● **Work request**:
Your response must consist of the listing below, repeated exactly.

● **Data provided**:
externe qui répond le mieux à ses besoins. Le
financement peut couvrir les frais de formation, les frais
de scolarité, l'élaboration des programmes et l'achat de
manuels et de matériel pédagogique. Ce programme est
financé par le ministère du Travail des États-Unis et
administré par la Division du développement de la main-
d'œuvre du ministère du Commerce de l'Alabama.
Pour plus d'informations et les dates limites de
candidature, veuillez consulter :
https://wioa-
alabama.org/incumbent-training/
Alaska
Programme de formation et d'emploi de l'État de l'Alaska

● **Reply to the exercise**:
externe qui répond le mieux à ses besoins. Le
financement peut couvrir les frais de formation, les frais
de scolarité, l'élaboration des programmes et l'achat de
manuels et de matériel pédagogique. Ce programme est
financé par le ministère du Travail des États-Unis et
administré par la Division du développement de la main-
d'œuvre du ministère du Commerce de l'Alabama.
Pour plus d'informations et les dates limites de
candidature, veuillez consulter :
https://wioa-
alabama.org/incumbent-training/
Alaska
Programme de formation et d'emploi de l'État de l'Alaska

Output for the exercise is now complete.